I’m very late to this article – But THANK YOU Ann! I thought I had made my primary school up- I knew we did phonics! (80s) Bless you teachers that resisted. When my own children went to school as readers and came back toting a ring of words, I was shocked. In my time, those would have been spelling and vocabulary words-Sight Words? Absolutely crazy- You just throw words on the wall like spaghetti and see if they stick-
Amen to this article! Brilliantly and simply written to relay exactly what I try to tell everyone that I come across. Thanks for writing what I’ve suspected all along. Now, what do we do about it? I myself have tried to set up meetings with the people in charge at the college level and district level, But people in those positions know nothing about literacy and only know about leadership which in my opinion get us no where. The Universities are turning around individuals with their Masters and PHD’s that can’t lead the schools into literacy.
I mentor a lot of new teachers who are coming with little understanding of the literacy block. What would you recommend to these teachers to help them be less afraid to teach Reading?
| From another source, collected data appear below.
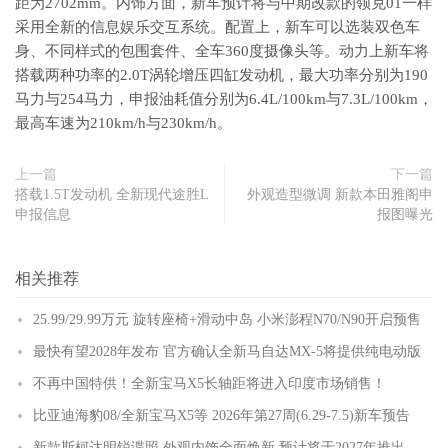
距为2702mm。内饰方面，新车预计将与中期改款的领克01一样
采用全新的信息娱乐交互系统。配置上，新车可以选装双色车
身、不同样式的包围套件、全车360度摄像头等。动力上新车将
搭载两种功率的2.0T涡轮增压四缸发动机，最大功率分别为190
马力与254马力，申报油耗值分别为6.4L/100km与7.3L/100km，
最高车速为210km/h与230km/h。
上一篇
下一篇
搭载1.5T发动机 全新现代途胜L
外观造型微调 新款本田雅阁申
申报信息
报图曝光
相关推荐
25.99/29.99万元 旋转座椅+滑动中岛 小米澎程N70/N90开启预售
最快有望2028年发布 官方确认全新马自达MX-5将提供纯电动版
不再中国特供！全新宝马X5长轴距将进入印度市场销售！
比亚迪海豹08/全新宝马X5等 2026年第27周(6.29-7.5)新车预告
新款斯柯达明锐谍照 外观内饰全面焕新 预计将于2027年推出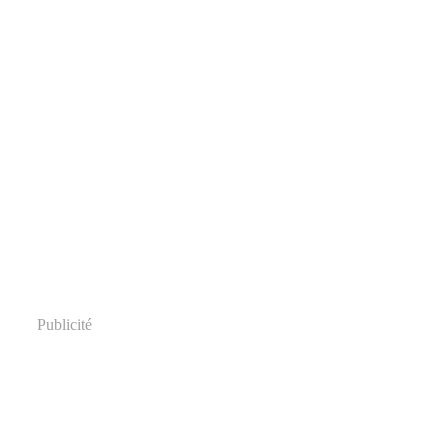
Publicité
Stella, For many teachers who are not sure of how to plan a literacy block, the problem is that they don’t have sufficient background knowledge about science-based best-practices for teaching all of the beginning reading components to young students, including: oral language, vocabulary, phonemic awareness, phonics, fluency, text structure, and comprehension. A good survey course that fills in this knowledge is an important starting point. Planning a literacy block is all about figuring out how much time will be devoted to addressing all of these components.
I am a K-2 Dual Language Educator in Alaska…90 minutes of ELA is NOT enough!!!!